Motet with music by Georg Philipp Telemann and Johann Sebastian Bach

Jauchzet dem Herrn alle Welt is a three-movement pasticcio motet for double SATB choir. It includes music by Georg Philipp Telemann and Johann Sebastian Bach. The text of the motet is a German paraphrase of Psalm 100.
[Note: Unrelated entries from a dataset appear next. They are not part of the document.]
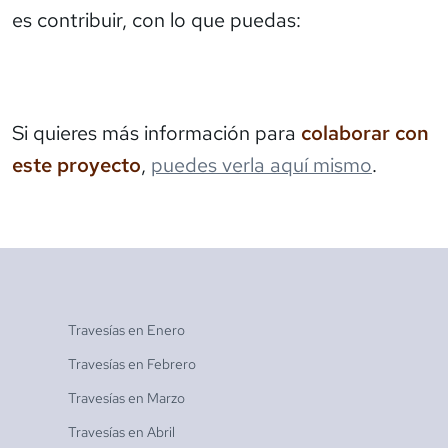
es contribuir, con lo que puedas:
Si quieres más información para
colaborar con
este proyecto
,
puedes verla aquí mismo
.
Travesías en
Enero
Travesías en
Febrero
Travesías en
Marzo
Travesías en
Abril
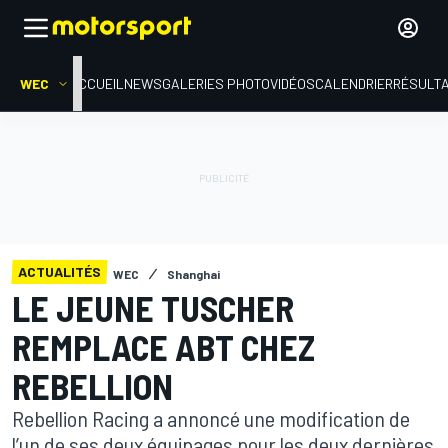
WEC
ACCUEIL
NEWS
GALERIES PHOTO
VIDÉOS
CALENDRIER
RÉSULT
ACTUALITÉS
WEC
Shanghai
LE JEUNE TUSCHER
REMPLACE ABT CHEZ
REBELLION
Rebellion Racing a annoncé une modification de
l’un de ses deux équipages pour les deux dernières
There is some doubt as to who compiled the work: it may have been Bach or Gottlob Harrer, who after Bach's death in 1750 succeeded him as Thomaskantor. Jauchzet dem Herrn alle Welt appears as BWV Anh. 160, that is in Anhang III, the annex of spurious works, of the 1998 edition of the Bach-Werke-Verzeichnis (BWV). Later it was renumbered to BWV App. A 4. In the catalogue of works by Telemann (TWV) the motet has the number 8:10.

==History==
The scribe of one of the extant manuscripts of the work, a manuscript that attributes the work to Bach, was formerly believed to be Johann Christoph Altnickol, Bach's son-in-law, but appears actually to be Johann Christoph Farlau. Thanks to the researches of Peter Wollny, Farlau has been identified as copyist of a number of works by Bach, notably an early version of the St Matthew Passion. Farlau is believed to have studied with Altnickol in the 1750s. His interest in Bach's music continued after Altnickol's death. His copy of Jauchzet dem Herrn alle Welt is dated to the second half of the 18th century (c.1760–1789). Another manuscript of around the same time attributes the work to "Bach and Telemann".

==Movements==
The first movement of Jauchzet dem Herrn alle Welt is likely an adaptation by Bach of a composition by Telemann.

The second movement of the motet is derived from a composition by Bach: it is based on the second movement of his cantata BWV 28, which also appears as a separate motet for SATB choir BWV 28/2a (Sei Lob und Preis mit Ehren, formerly BWV 231). The church cantata Gottlob! Nun geht das Jahr zu Ende, BWV 28 was premiered by Bach at the end of 1725. The second cantata movement differs from the rest of the cantata in being in motet style. It is based on Johann Gramann's hymn "Nun lob, mein Seel, den Herren" (1530), the melody of which provides a cantus firmus. The cantata movement BWV 28/2 and the motets (BWV 28/2a and TWV 8:10) use different stanzas of the text of the hymn.

The third movement of Jauchzet dem Herrn alle Welt is an adaptation of the "Amen" TWV 1:1066 by Telemann, and was probably added to the composition by Harrer.

==Recordings==
- Thomanerchor Leipzig, Baroque Brass of London and Capella Thomana conducted by Georg Christoph Biller (recorded February 1997).